もともと今回の会津地方遠征については、南から台風が北上するタイミングと重なっていたので天候には恵まれませんでした。

結果的には雨が上がっている時間帯、晴れ間の見える時間帯もありましたが、それでもおおむね雨に降られているといってよい道中で、本数の少ない只見線を撮る合間のアイドルタイムを、雨の中で観光客としてどう有意義に使うかは悩みどころです。

わたしは今回は2箇所の美術館を巡って楽しむことにしました。まずはこちら。

人形創作家の若月まり子さんによる、妖精をテーマにした見事なビスクドールは沼沢湖の湖畔に建つ妖精美術館に展示されています。

館内の若月作品をもう1点、こちらは同じ妖精でもシェイクスピア「夏の世の夢」の妖精ロビン・グッドフェロー(妖精パック)をイメージしたものだそうです。

この美術館の展示物の中心は、英文学者で妖精学の第一人者、井村君江さんのコレクションを中心に妖精に関する絵画や資料ですが、文学としてのファンタジー(妖精物語)の世界に縁遠い私は、つい若月さんのビスクドールや、天野喜孝さん作のステンドグラスの方に目を惹かれます。

素人目に一番「天野喜孝っぽく」思えた、上から2枚めのガラス窓を拡大しておきます。実に美しい。ちなみにこの絵柄でわかるかもしれませんが作品の題材は「夏の世の夢」です。

主展示室の全景はこんな感じ。こじんまりとして落ち着いた館内です。

せっかくの収蔵展示なので、井村君江さんの入門書でも読んで勉強しておけばもう少し有難みがわかったかと、プチ後悔しました。

少し趣の違うこんな展示も。”妖精物語の時代”の文物という感じ。

妖精の世界はなかなか魅力的ですが、展示にしたがえば「妖精の国への行き方」は

白馬などの特別な乗り物に乗る
杖やリンゴの枝を使う
妖精の王の案内
妖精に誘拐される
フェアリー・リングに入る
丘が開き吸い込まれる

などの手段が必要だそうです。わたしにはちょっと難易度が高いかなと思いますので、今のところ妖精美術館で我慢しておいた方がよさそうです。

完全に撮影自由、という太っ腹なレギュレーションが素敵で、入館料も安いし、静かで清潔で優雅な妖精の館です。

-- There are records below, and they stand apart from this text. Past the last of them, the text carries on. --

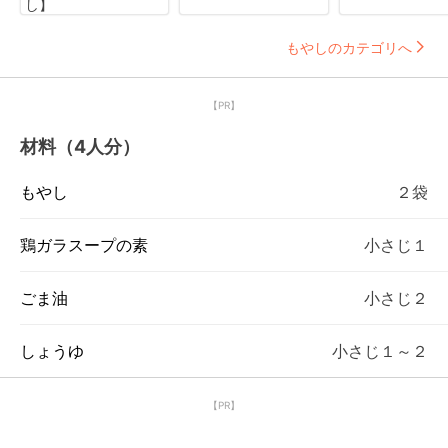
し】
もやしのカテゴリへ
【PR】
材料（4人分）
もやし
２袋
鶏ガラスープの素
小さじ１
ごま油
小さじ２
しょうゆ
小さじ１～２
【PR】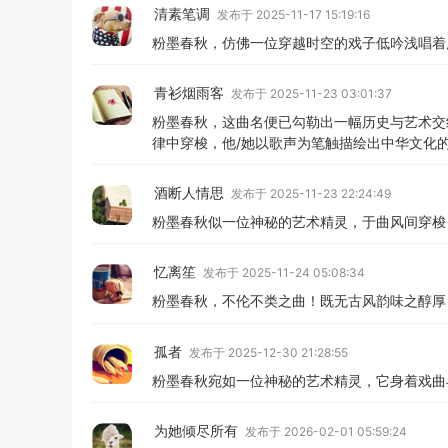
清素笔调
发布于 2025-11-17 15:19:16
粉墨春秋，仿佛一位穿越时空的戏子低吟浅唱着
青衫烟雨客
发布于 2025-11-23 03:01:37
粉墨春秋，这曲名便已勾勒出一幅历史与艺术交
律中穿梭，他/她以歌声为笔触描绘出中华文化的
酒断人情思
发布于 2025-11-23 22:24:49
粉墨春秋似一位神秘的艺术精灵，于曲风间穿梭
忆离笙
发布于 2025-11-24 05:08:34
粉墨春秋，不伦不类之曲！既无古风韵味之醇厚
孤者
发布于 2025-12-30 21:28:55
粉墨春秋宛如一位神秘的艺术精灵，它身着戏曲
为她倾尽所有
发布于 2026-02-01 05:59:24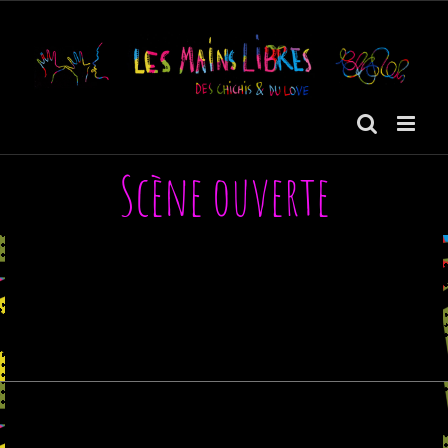
Passer
au
contenu
Scène ouverte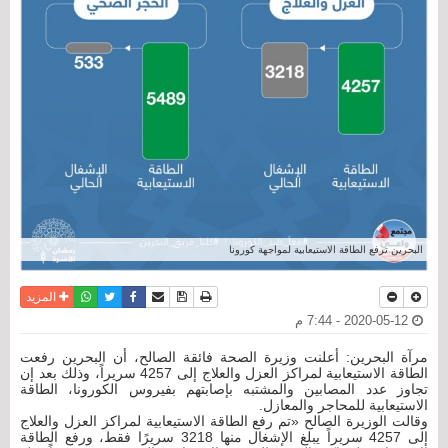
البحرين ترفع الطاقة الاستيعابية لمواجهة كورونا
نسخة للطباعة
حفظ الموضوع
فيسبوك
تويتر
أرسل الى صديق
واتساب
المزيد
2020-05-12 - 7:44 م
مرآة البحرين: أعلنت وزيرة الصحة فائقة الصالح، أن البحرين رفعت
الطاقة الاستيعابية لمراكز العزل والعلاج إلى 4257 سريراً، وذلك بعد إن
تجاوز عدد المصابين والمشتبه بإصابتهم بفيروس الكورونا، الطاقة
الاستيعابية للمحاجر والمعازل.
وقالت الوزيرة الصالح «تم رفع الطاقة الاستيعابية لمراكز العزل والعلاج
إلى 4257 سريراً يبلغ الإشغال منها 3218 سريرًا فقط، ورفع الطاقة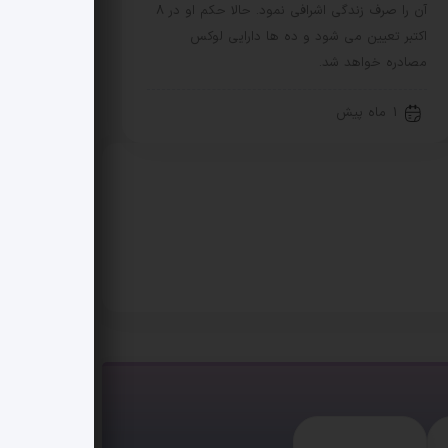
آن را صرف زندگی اشرافی نمود. حالا حکم او در 8
اکتبر تعیین می شود و ده ها دارایی لوکس
مصادره خواهد شد.
1 ماه پیش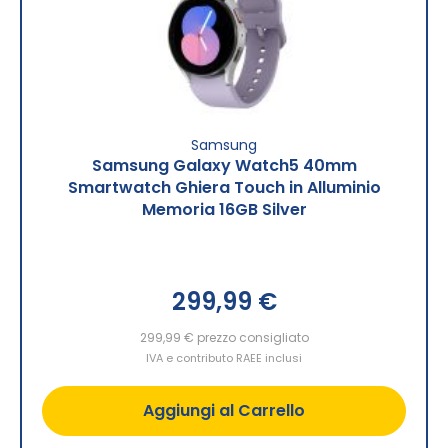
Samsung
Samsung Galaxy Watch5 40mm
Smartwatch Ghiera Touch in Alluminio
Memoria 16GB Silver
299,99 €
299,99 €
prezzo consigliato
IVA e contributo RAEE inclusi
Aggiungi al Carrello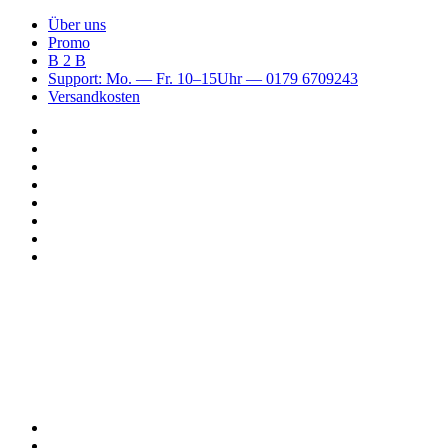
Über uns
Promo
B 2 B
Support: Mo. — Fr. 10–15Uhr — 0179 6709243
Versandkosten
Suchen
nach
WhatsApp
TikTok
Spotify
Instagram
YouTube
Pinterest
Facebook
Menü
Suchen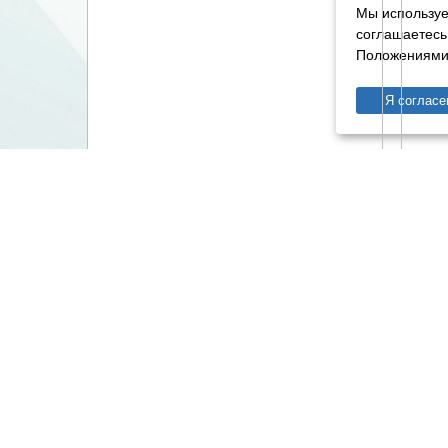
Мы используе
соглашаетесь
Положениями 
Я согласе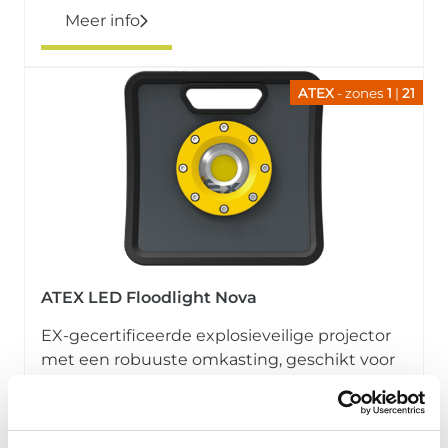
Meer info
ATEX
- zones
1
|
21
ATEX LED Floodlight Nova
EX-gecertificeerde explosieveilige projector
met een robuuste omkasting, geschikt voor
zones
1
en
21
.
Meer info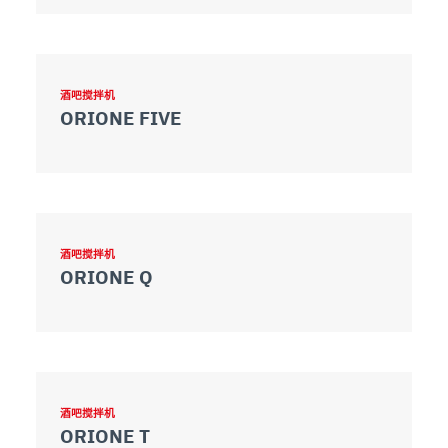
酒吧搅拌机
ORIONE FIVE
酒吧搅拌机
ORIONE Q
酒吧搅拌机
ORIONE T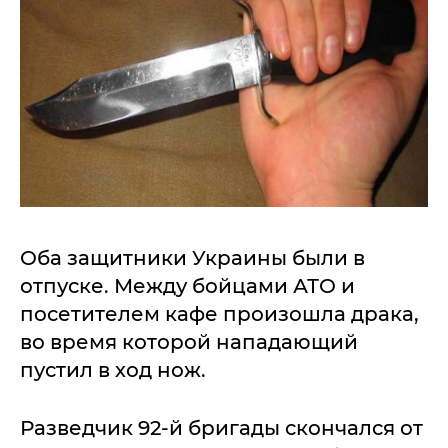
Оба защитники Украины были в
отпуске. Между бойцами АТО и
посетителем кафе произошла драка,
во время которой нападающий
пустил в ход нож.
Разведчик 92-й бригады скончался от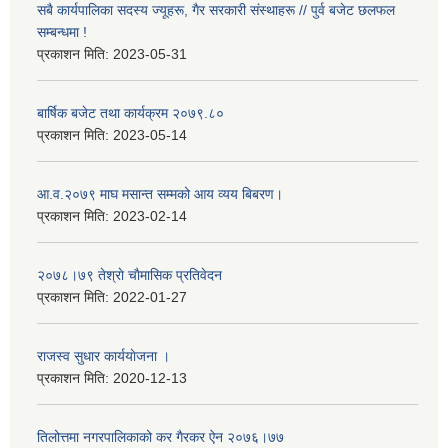
सबै कार्यपालिका सदस्य ज्यूहरू, गैर सरकारी संस्थाहरू // पुर्व बजेट छलफल
सम्बन्धमा !
प्रकाशन मिति:
2023-05-31
बार्षिक बजेट तथा कार्यक्रम २०७९.८०
प्रकाशन मिति:
2023-05-14
आ.व.२०७९ माघ मसान्त सम्मको आय व्यय बिबरण।
प्रकाशन मिति:
2023-02-14
२०७८।७९ तेश्राे चाैमासिक प्रतिवेदन
प्रकाशन मिति:
2022-01-27
राजस्व सुधार कार्ययाेजना ।
प्रकाशन मिति:
2020-12-13
तिलोत्तमा नगरपालिकाको कर गैरकर ऐन २०७६।७७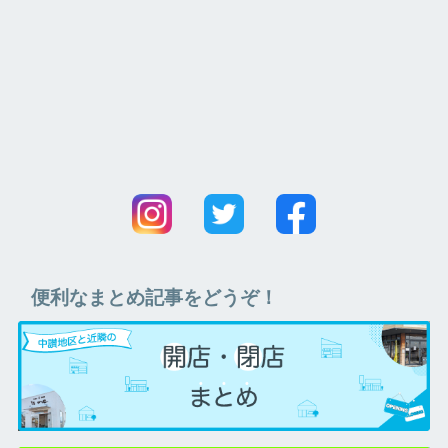
便利なまとめ記事をどうぞ！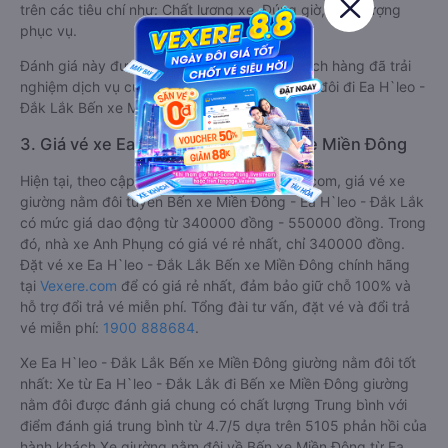
trên các tiêu chí như: Chất lượng xe, Đúng giờ, Chất lượng
phục vụ.
Đánh giá này được viết trực tiếp bởi các khách hàng đã trải
nghiệm dịch vụ của các hãng xe giường nằm đôi đi Ea H`leo -
Đắk Lắk Bến xe Miền Đông .
3. Giá vé xe Ea H`leo - Đắk Lắk Bến xe Miền Đông
Hiện tại, theo cập nhật mới nhất của Vexere.com, giá vé xe
giường nằm đôi tuyến Bến xe Miền Đông - Ea H`leo - Đắk Lắk
có mức giá dao động từ 340000 đồng - 550000 đồng. Trong
đó, nhà xe Anh Phụng có giá vé rẻ nhất, chỉ 340000 đồng.
Đặt vé xe Ea H`leo - Đắk Lắk Bến xe Miền Đông chính hãng
tại
Vexere.com
để có giá rẻ nhất, đảm bảo giữ chỗ 100% và
hỗ trợ đổi trả vé miễn phí. Tổng đài tư vấn, đặt vé và đổi trả
vé miễn phí:
1900 888684
.
Xe Ea H`leo - Đắk Lắk Bến xe Miền Đông giường nằm đôi tốt
nhất: Xe từ Ea H`leo - Đắk Lắk đi Bến xe Miền Đông giường
nằm đôi được đánh giá chung có chất lượng Trung bình với
điểm đánh giá trung bình từ 4.7/5 dựa trên 5105 phản hồi của
hành khách Xe giường nằm đôi về Bến xe Miền Đông từ Ea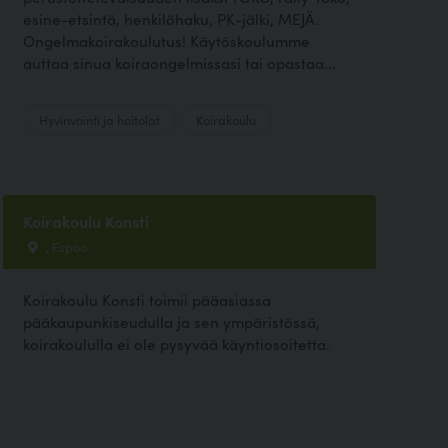
esine-etsintä, henkilöhaku, PK-jälki, MEJÄ.
Ongelmakoirakoulutus! Käytöskoulumme
auttaa sinua koiraongelmissasi tai opastaa...
Hyvinvointi ja hoitolat
Koirakoulu
Koirakoulu Konsti
, Espoo
Koirakoulu Konsti toimii pääasiassa
pääkaupunkiseudulla ja sen ympäristössä,
koirakoululla ei ole pysyvää käyntiosoitetta.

只見川沿いから車で急坂を登る必要がありますが、鉄道撮影遊びの合間に一息入れて落ち着くには良い場所だと思います。

もう一箇所は、会津柳津駅に近い斎藤清美術館です。

斎藤清さん(1907-1997)は会津出身で世界的に活躍された版画家です。当館は収蔵作品の質がワールドクラスなだけでなく、施設デザインや展示の演出が非常に洗練されていて、久しぶりに使う形容詞ですがなんとも「ハイブラウ」です。失礼ながら地方の小さな公営美術館でここまでのことをやられているとは、と驚きました。

作品集は書店でも買えますが、たぶん当館でしか買えないポストカードも気が利いていて素敵です。おひざ元だけあって非常に多くの作品のポストカードが用意されていて「よりどり6点で1000円」はかなりお買い得だと思いましたね。

館内はカメラでの撮影ができず、せめて外観写真だけでもと思ったのですが、あいにく土砂降りの時に訪ねたので写真が1点も残せません(残念!)でした。文字面だけでの紹介で、悪しからず。

斎藤清美術館の隣に並んで道の駅 会津柳津の物販・飲食施設があり、買い物や休憩にも便利です。都会的でハイブラウな美術館と、民俗的で大衆目線の道の駅のギャップを楽しむのも、また一興です。